An 11-judge en banc panel of the U.S. Court of Appeals for the Ninth Circuit has ruled in favor of the Catholic Church in a case testing a religious community's First Amendment right to be free from government interference in employment decisions concerning its ministers. The plaintiff in the case, Cesar Rosas, was a Catholic seminarian from Mexico on a ministerial placement in Marysville, Washington, who alleged he was owed overtime pay for work he performed. The Honorable Ricardo S. Martinez of the U.S. District Court for the Western District of Washington dismissed his claim, concluding that it was barred by the "ministerial exception," which protects many internal decisions by communities of faith from government interference.

On appeal, Patterson Buchanan's legal team of Karen Kalzer and Nicole Brodie urged the Ninth Circuit reaffirm its traditional reluctance to "impinge on the church's prerogative to choose its ministers or to exercise its religious beliefs in the context of employing its ministers." The court's three-judge panel on March 16, 2010, unanimously affirmed the district court, adopting a protective standard for applying the ministerial exception instead of the narrower exception advocated by the plaintiff. On August 6, 2010, however, the Ninth Circuit agreed to vacate this decision and reconsider the case en banc.

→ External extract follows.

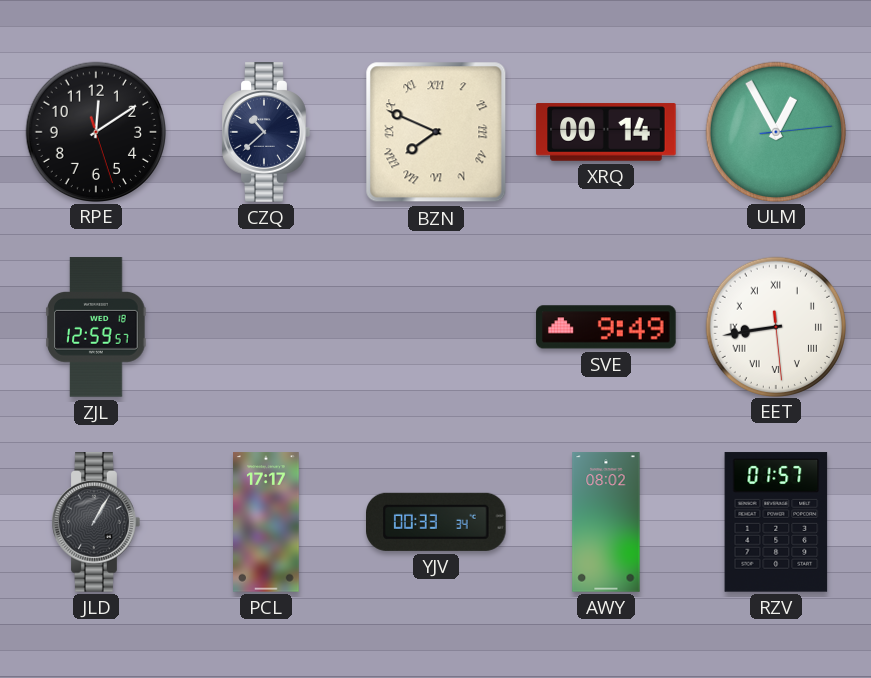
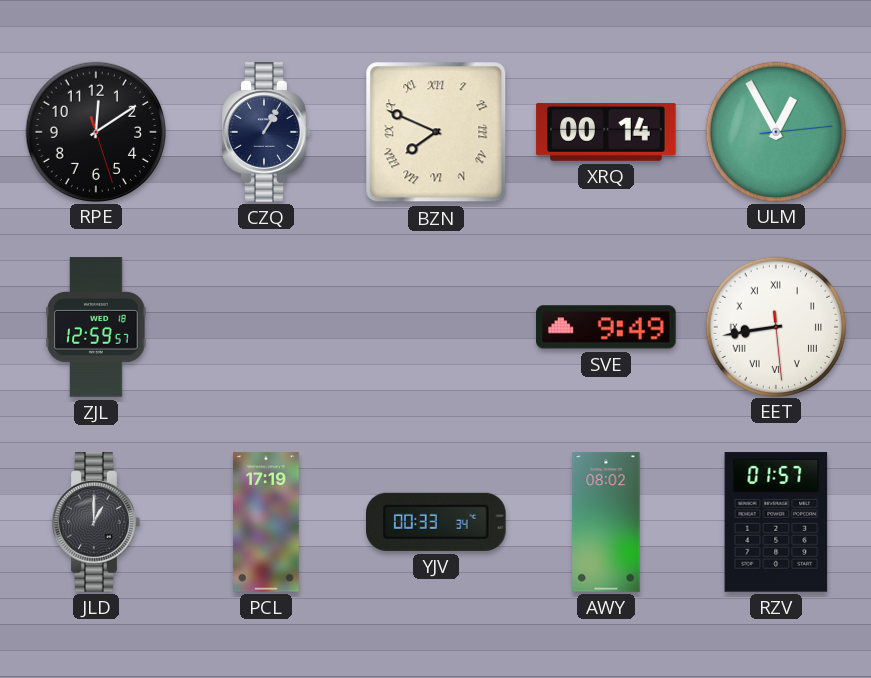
CZQ: 10:38 -> 1:05
JLD: 1:05 -> 1:00
PCL: 17:17 -> 17:19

Arguing the case in the en banc rehearing, Mike Patterson emphasized that under any test the Ninth Circuit might adopt, a seminarian like Mr. Rosas would fall under the ministerial exception. The court agreed. In a unanimous decision issued on December 10, 2010, the panel wrote:

We hold that the First Amendment considerations relevant to an ordained minister apply equally to a person who, though not yet ordained, has entered into a church-recognized seminary program to become a minister and who brings suit concerning employment decisions arising from work as a seminarian. The principle of “allowing the church to choose its representatives using whatever criteria it deems relevant” ... necessarily applies not only to those persons who already are ordained ministers, but also to those persons who are actively in the process of becoming ordained ministers. Similarly, we can no more ask the church for a religious justification for its decisions concerning seminarians (ordained ministers in training) than we can ask the church “to articulate a religious justification for its personnel decisions” concerning its ordained ministers.

The case is Rosas v. Corporation of the Catholic Archbishop of Seattle.